In [1]:
import requests
import bs4 as bs
import pandas as pd

#### First, we get our movie dataframe from the dataset given

In [2]:
columns = ["WikiID", "FreebaseID", "Name", "ReleaseDate", "BoxOfficeRevenue", "Runtime", "Language", "Country", "Genres"]
movies = pd.read_csv('../../data/movie.metadata.tsv', sep='\t', names=columns, index_col=False)
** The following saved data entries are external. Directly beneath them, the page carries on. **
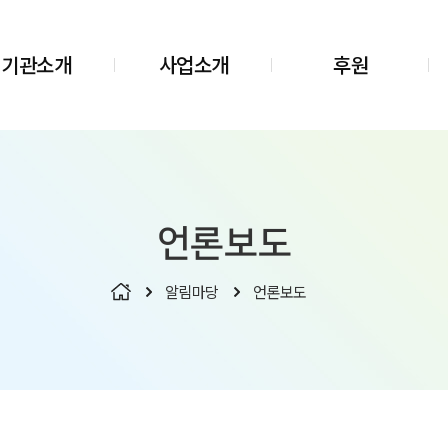
기관소개
사업소개
후원
언론보도
알림마당
언론보도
<h4> As we want to relate the FreebaseID we have with the IMDB id, we are going to look for the latter in <a> https://www.wikidata.org </a>. First, we get the path to the film web page with the function <i>getLinks</i>, and then we get the IMDB id with the function <i>getFreeIDandIMDBid</i>. Both functions are based on the HTML tags of said webpage after consultating it and makes requests to WikiData.

In [3]:
def getLinks (t):
    """
    Get the path to the film webpage
    Argument:
        t: it is a string that contains the name of the film already prepared for the URL.
        -----> t = "City+of+the+dead"
    Returns:
        An array with all the paths that wikidata has for the film
    """
    # This is the URL we need to search for the film webpage path
    addr = "https://www.wikidata.org/w/index.php?go=Go&search="+t+"&search="+t+"&title=Special:Search&ns0=1&ns120=1&searchToken=dattnx8r0gvcfzgyehr2g6vg2"
    
    # We request the previous URL and get the HTML
    r = requests.get(addr)
    soup = bs.BeautifulSoup(r.text, "html.parser")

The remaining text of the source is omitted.